Carbon-11 (C-11) cetrozole is a PET radiotracer developed by Japanese researchers in 2014 to investigate the physiologic and pathologic importance of aromatase. In the brain, this enzyme is found on neurons that produce estrogen, and thus researchers suspect it influences a number of important processes in women, including perhaps how women respond to addiction.
Thus, in this study, the researchers explored in vivo aromatase availability as seen on PET imaging in relation to exposure to nicotine. The present study is part of an ongoing project that aims to investigate the effect of endogenous and exogenous sex hormones on brain and behavior in healthy women.

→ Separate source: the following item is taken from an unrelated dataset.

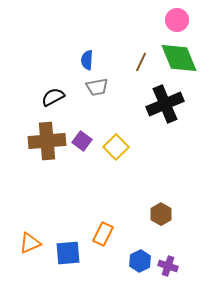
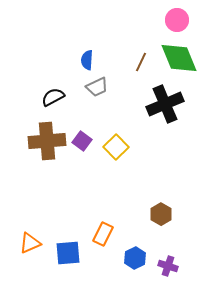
gray trapezoid: rotated 15 degrees counterclockwise
blue hexagon: moved 5 px left, 3 px up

Nine women between the ages of 22 and 33 were recruited to participate in two PET imaging sessions scheduled one menstrual cycle apart to ensure a similar hormonal milieu. During the second session, five minutes before the scan, the women received 0.5 mg of Nicorette nasal spray in each nostril to mimic the dose of nicotine in one cigarette.

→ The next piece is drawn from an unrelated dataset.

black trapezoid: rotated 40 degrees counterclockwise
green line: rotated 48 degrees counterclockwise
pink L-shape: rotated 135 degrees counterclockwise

Imaging was performed using one of three PET scanners from GE HealthCare. The analysis considered brain areas with reliable binding of the C-11 cetrozole tracer, based on previous reports of PET imaging in humans and nonhuman primates. Regions of interest (ROIs) included the thalamus, amygdala, and hypothalamus.
Overall, eight participants in the analysis displayed a decrease in C-11 cetrozole binding in the thalamus, ranging from a 2% to 36% decrease. No statistically significant nicotine-induced effects were noted in the other two ROIs, the amygdala and the hypothalamus, they reported.
"For the first time, we provide indication of an acute blocking effect of nicotine on aromatase availability in the human brain, especially in the area where the highest level of aromatase binding is found," the authors wrote.
Growing evidence suggests that the thalamus has key roles in motivated behaviors and that there are sex differences in nicotine addiction and treatment response, the authors wrote. Ultimately, the findings of this study translate evidence of aromatase blocking in the thalamus by nicotine observed in nonhuman primates, they wrote.
The present findings, therefore, call for replication in a larger population to confirm the region-specific effect of nicotine on aromatase in the human brain, and to explore these potential sex differences, the authors suggested.
"Future studies following up healthy controls in comparison with nicotine users and nicotine-dependent individuals could shed light on the long-term effect of nicotine exposure and cessation on central aromatase levels," Dubol and colleagues concluded.